Attack-Aware Deepfake Detection under Counter-Forensic Manipulations
Noor Fatima 1, Hasan Faraz Khan 1, Muzammil Behzad 1,2
1 King Fahd University of Petroleum and Minerals
2 SDAIA-KFUPM Joint Research Center for Artificial Intelligence
Published on arXiv
2512.22303
Output Integrity Attack
OWASP ML Top 10 — ML09
Key Finding
Achieves near-perfect ranking across counter-forensic attack families with consistently low calibration error and minimal abstention risk; regrain emerges as the hardest stressor but remains controlled by the combined training-and-defense regimen
This work presents an attack-aware deepfake and image-forensics detector designed for robustness, well-calibrated probabilities, and transparent evidence under realistic deployment conditions. The method combines red-team training with randomized test-time defense in a two-stream architecture, where one stream encodes semantic content using a pretrained backbone and the other extracts forensic residuals, fused via a lightweight residual adapter for classification, while a shallow Feature Pyramid Network style head produces tamper heatmaps under weak supervision.

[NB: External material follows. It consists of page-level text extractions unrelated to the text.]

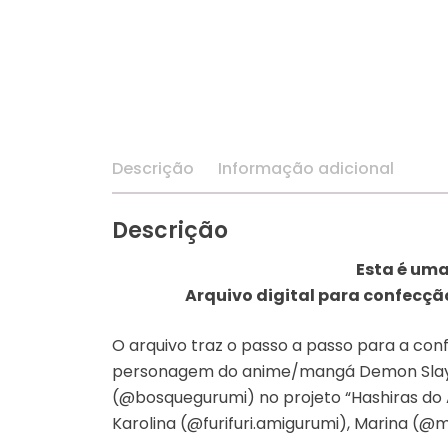
Descrição
Informação adicional
Descrição
Esta é uma
Arquivo digital para confecçã
O arquivo traz o passo a passo para a con
personagem do anime/mangá Demon Slayer.
(@bosquegurumi) no projeto “Hashiras do 
Karolina (@furifuri.amigurumi), Marina (@m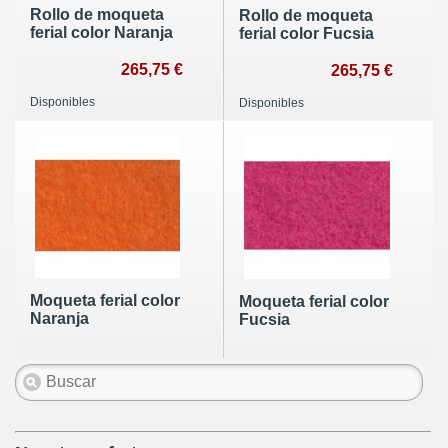
Rollo de moqueta
Rollo de moqueta
ferial color Naranja
ferial color Fucsia
265,75 €
265,75 €
Disponibles
Disponibles
Moqueta ferial color
Moqueta ferial color
Naranja
Fucsia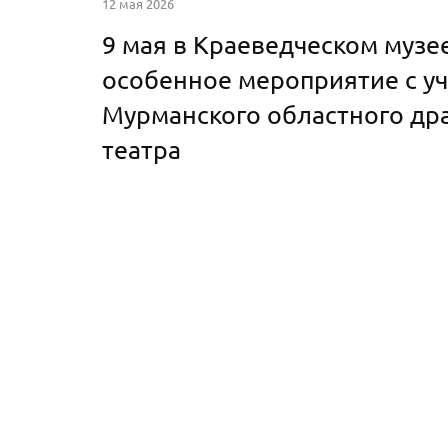
12 мая 2026
9 мая в Краеведческом муз
особенное мероприятие с у
Мурманского областного др
театра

Red-team training applies worst-of-K counter-forensics per batch, including JPEG realign and recompress, resampling warps, denoise-to-regrain operations, seam smoothing, small color and gamma shifts, and social-app transcodes, while test-time defense injects low-cost jitters such as resize and crop phase changes, mild gamma variation, and JPEG phase shifts with aggregated predictions. Heatmaps are guided to concentrate within face regions using face-box masks without strict pixel-level annotations. Evaluation on existing benchmarks, including standard deepfake datasets and a surveillance-style split with low light and heavy compression, reports clean and attacked performance, AUC, worst-case accuracy, reliability, abstention quality, and weak-localization scores. Results demonstrate near-perfect ranking across attacks, low calibration error, minimal abstention risk, and controlled degradation under regrain, establishing a modular, data-efficient, and practically deployable baseline for attack-aware detection with calibrated probabilities and actionable heatmaps.
Key Contributions
- Two-stream architecture fusing semantic content (pretrained backbone) and forensic residuals via a lightweight residual adapter, with an FPN-style head producing weakly supervised tamper heatmaps guided by face-box masks
- Red-team training with worst-of-K counter-forensic augmentation (JPEG realign/recompress, resampling warps, denoise-to-regrain, seam smoothing, color/gamma shifts, social-app transcodes) to harden the detector against realistic field manipulations
- Randomized test-time defense with low-cost jitters (resize/crop phase, mild gamma, JPEG phase shifts) and prediction aggregation, paired with calibration and abstention diagnostics for reliable deployment
🛡️ Threat Analysis
Primary contribution is a novel deepfake detection system (AI-generated content detection) explicitly designed to withstand counter-forensic manipulations (JPEG recompression, resampling, denoise-to-regrain, social-app transcodes) that degrade or fool the detector, along with weakly supervised tamper heatmaps for output interpretability — squarely within output integrity and AI-generated content detection.